Below are records to repeat exactly; do not include any pictures.
-------------------------
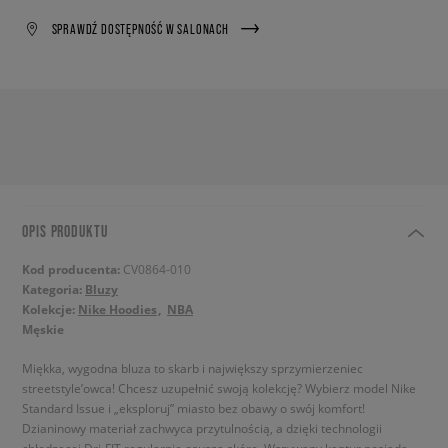
SPRAWDŹ DOSTĘPNOŚĆ W SALONACH
OPIS PRODUKTU
Kod producenta:
CV0864-010
Kategoria:
Bluzy
Kolekcje:
Nike Hoodies
NBA
Męskie
Miękka, wygodna bluza to skarb i największy sprzymierzeniec
streetstyle’owca! Chcesz uzupełnić swoją kolekcję? Wybierz model Nike
Standard Issue i „eksploruj” miasto bez obawy o swój komfort!
Dzianinowy materiał zachwyca przytulnością, a dzięki technologii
-------------------------
Task solution:
SPRAWDŹ DOSTĘPNOŚĆ W SALONACH
OPIS PRODUKTU
Kod producenta:
CV0864-010
Kategoria:
Bluzy
Kolekcje:
Nike Hoodies
NBA
Męskie
Miękka, wygodna bluza to skarb i największy sprzymierzeniec
streetstyle’owca! Chcesz uzupełnić swoją kolekcję? Wybierz model Nike
Standard Issue i „eksploruj” miasto bez obawy o swój komfort!
Dzianinowy materiał zachwyca przytulnością, a dzięki technologii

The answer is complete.